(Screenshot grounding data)
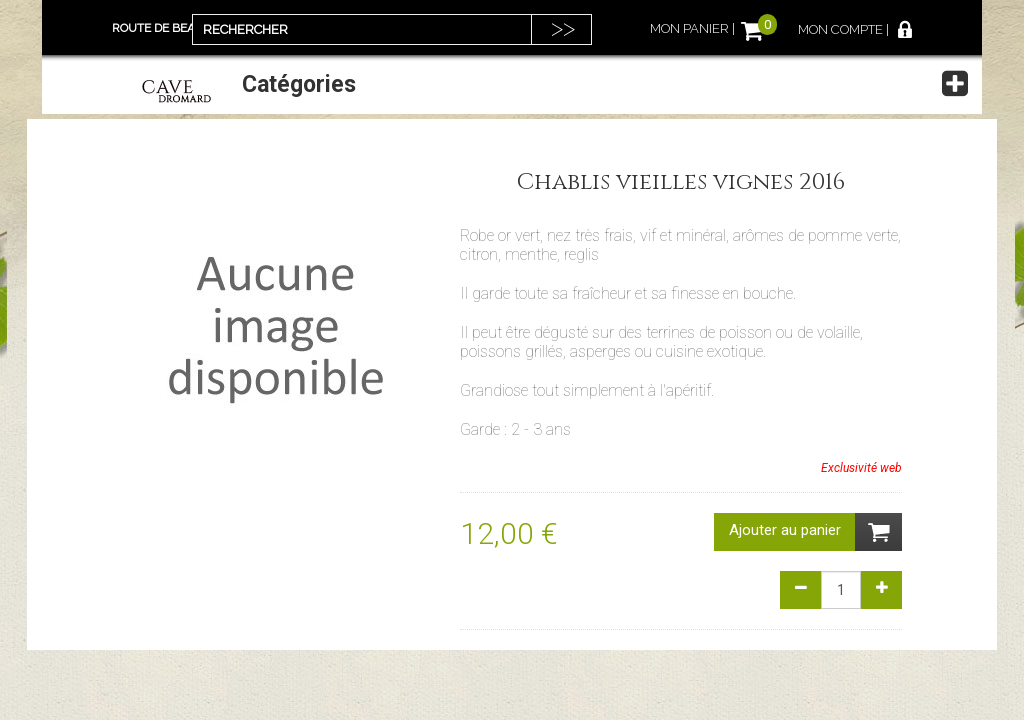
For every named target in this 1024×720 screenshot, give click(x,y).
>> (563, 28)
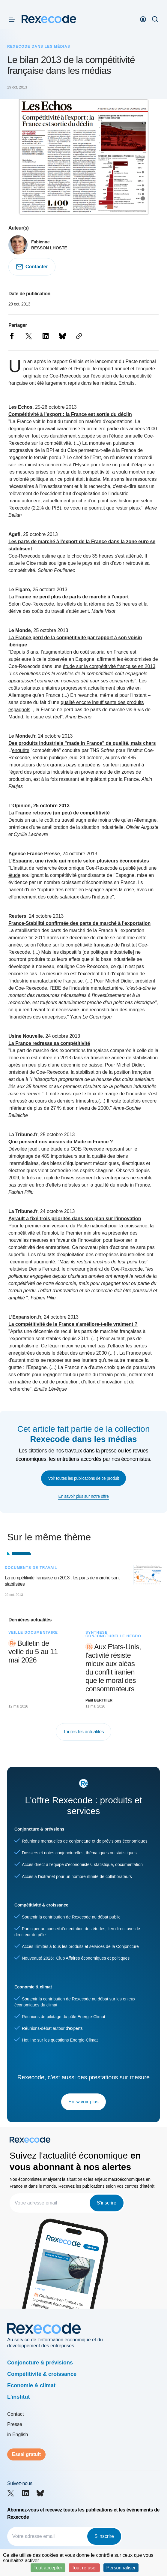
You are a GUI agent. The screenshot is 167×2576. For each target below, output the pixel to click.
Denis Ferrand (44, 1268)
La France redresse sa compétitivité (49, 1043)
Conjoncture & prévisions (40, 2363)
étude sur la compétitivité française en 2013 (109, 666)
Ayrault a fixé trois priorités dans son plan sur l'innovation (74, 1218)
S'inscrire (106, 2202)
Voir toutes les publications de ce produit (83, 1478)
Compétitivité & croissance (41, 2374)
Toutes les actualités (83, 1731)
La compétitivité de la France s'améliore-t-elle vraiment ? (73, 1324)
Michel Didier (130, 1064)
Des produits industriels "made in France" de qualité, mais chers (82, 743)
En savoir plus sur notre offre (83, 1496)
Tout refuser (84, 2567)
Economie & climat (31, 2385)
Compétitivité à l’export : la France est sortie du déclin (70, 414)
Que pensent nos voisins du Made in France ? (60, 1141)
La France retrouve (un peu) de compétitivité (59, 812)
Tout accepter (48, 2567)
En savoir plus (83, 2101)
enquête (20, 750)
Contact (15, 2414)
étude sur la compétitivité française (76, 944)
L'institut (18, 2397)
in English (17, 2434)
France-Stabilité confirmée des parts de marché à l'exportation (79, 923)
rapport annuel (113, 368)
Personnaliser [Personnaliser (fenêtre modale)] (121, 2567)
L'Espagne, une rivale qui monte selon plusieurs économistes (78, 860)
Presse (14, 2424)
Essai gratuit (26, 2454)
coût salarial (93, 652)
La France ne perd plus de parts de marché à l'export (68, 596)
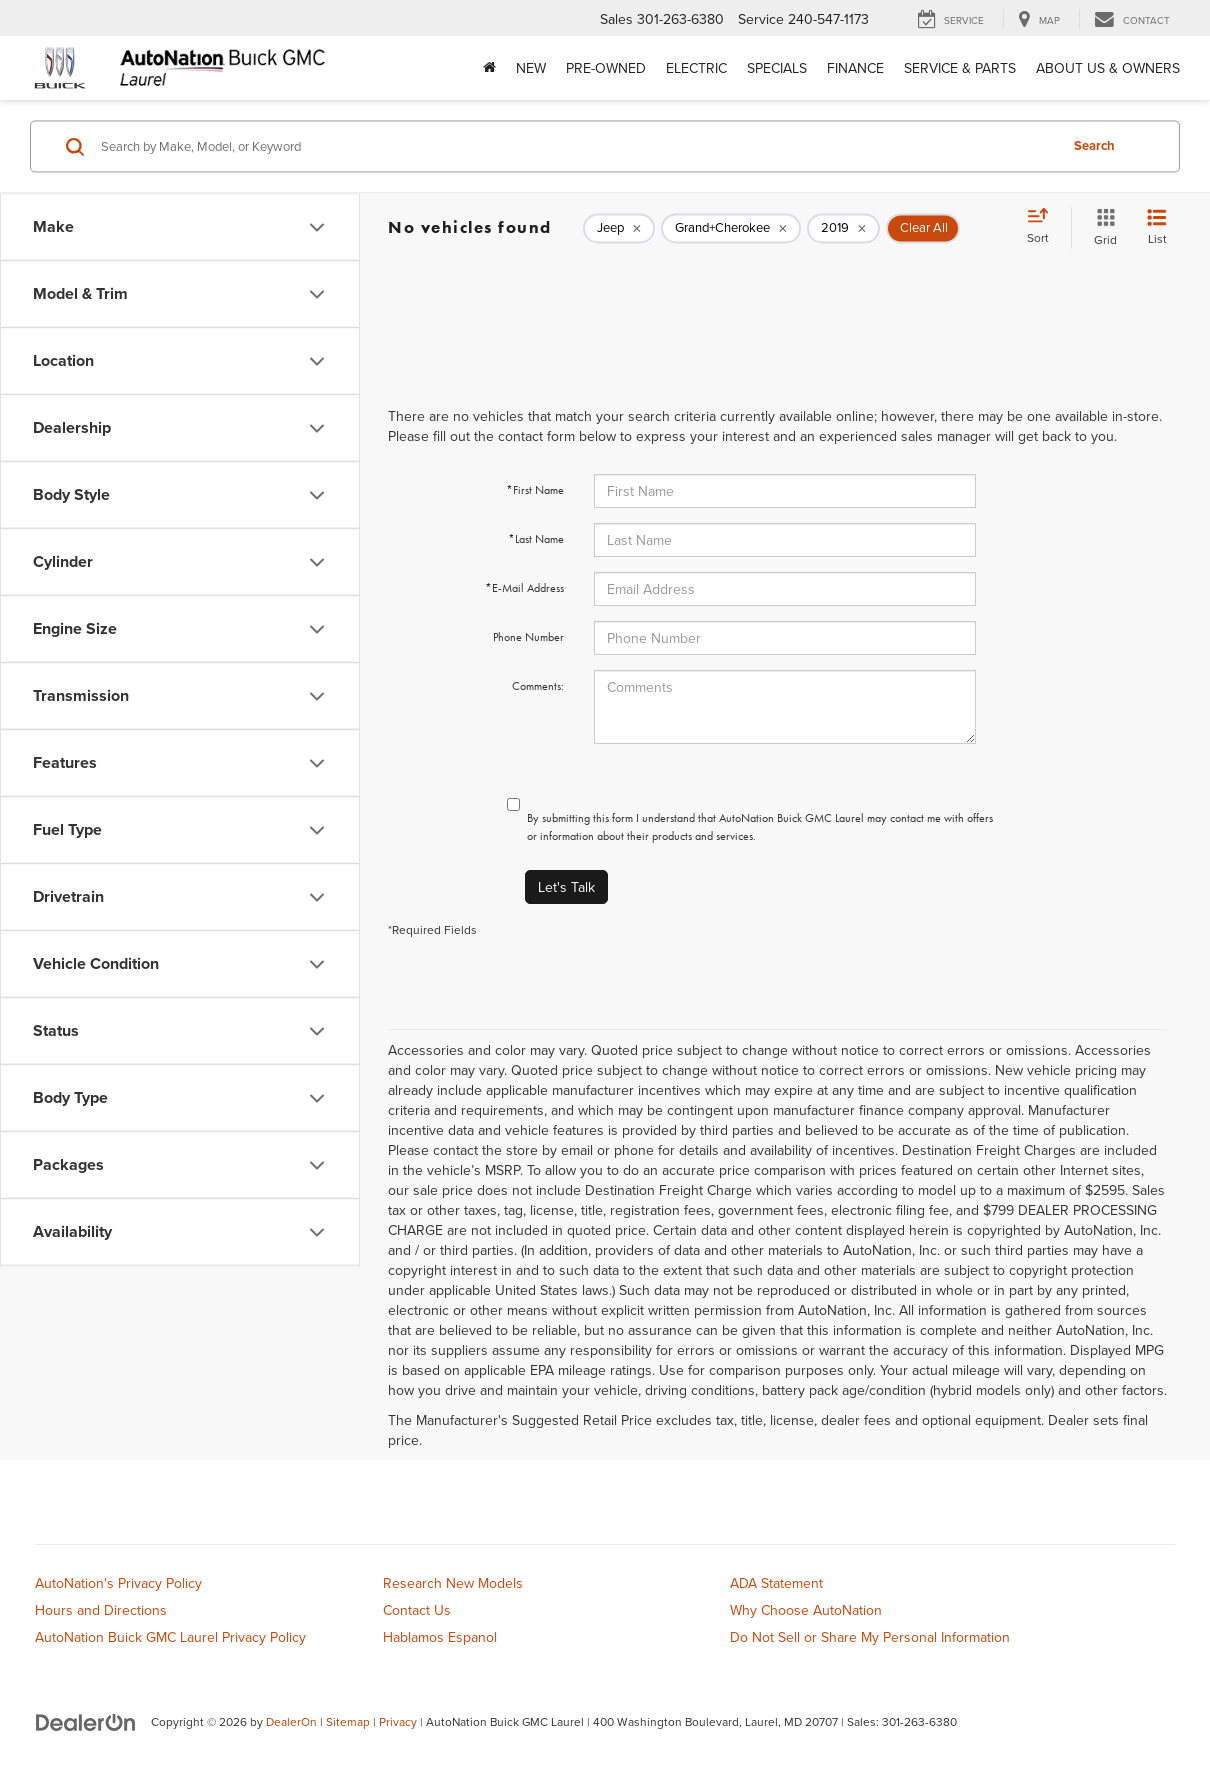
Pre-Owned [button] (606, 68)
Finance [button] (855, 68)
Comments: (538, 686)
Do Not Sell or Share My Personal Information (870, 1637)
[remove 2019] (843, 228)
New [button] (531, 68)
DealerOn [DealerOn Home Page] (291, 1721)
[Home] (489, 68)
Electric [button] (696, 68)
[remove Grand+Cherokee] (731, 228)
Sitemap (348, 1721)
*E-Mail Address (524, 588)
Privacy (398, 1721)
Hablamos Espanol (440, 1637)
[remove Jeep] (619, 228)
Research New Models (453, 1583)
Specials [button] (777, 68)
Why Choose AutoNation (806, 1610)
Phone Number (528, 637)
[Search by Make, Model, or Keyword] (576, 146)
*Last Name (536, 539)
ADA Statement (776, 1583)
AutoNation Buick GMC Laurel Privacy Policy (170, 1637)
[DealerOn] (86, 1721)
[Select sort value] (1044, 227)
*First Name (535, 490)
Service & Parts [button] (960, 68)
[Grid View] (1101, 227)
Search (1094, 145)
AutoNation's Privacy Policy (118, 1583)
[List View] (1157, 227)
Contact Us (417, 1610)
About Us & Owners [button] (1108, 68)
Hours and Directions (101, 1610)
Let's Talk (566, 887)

WHAT THE TASK ASKS:
Starting at the line containing "En savoir plus (83, 2101)" and finishing at the line containing "Phone Number (528, 637)", return those lines exactly as they appear above, without the pictures.

SOLUTION TO THIS TASK:
En savoir plus (83, 2101)
enquête (20, 750)
Contact (15, 2414)
étude sur la compétitivité française (76, 944)
L'institut (18, 2397)
in English (17, 2434)
France-Stabilité confirmée des parts de marché à l'exportation (79, 923)
rapport annuel (113, 368)
Personnaliser [Personnaliser (fenêtre modale)] (121, 2567)
L'Espagne, une rivale qui monte selon plusieurs économistes (78, 860)
Presse (14, 2424)
Essai gratuit (26, 2454)
coût salarial (93, 652)
La France ne perd plus de parts de marché à l'export (68, 596)
Pre-Owned [button] (606, 68)
Finance [button] (855, 68)
Comments: (538, 686)
Do Not Sell or Share My Personal Information (870, 1637)
[remove 2019] (843, 228)
New [button] (531, 68)
DealerOn [DealerOn Home Page] (291, 1721)
[Home] (489, 68)
Electric [button] (696, 68)
[remove Grand+Cherokee] (731, 228)
Sitemap (348, 1721)
*E-Mail Address (524, 588)
Privacy (398, 1721)
Hablamos Espanol (440, 1637)
[remove Jeep] (619, 228)
Research New Models (453, 1583)
Specials [button] (777, 68)
Why Choose AutoNation (806, 1610)
Phone Number (528, 637)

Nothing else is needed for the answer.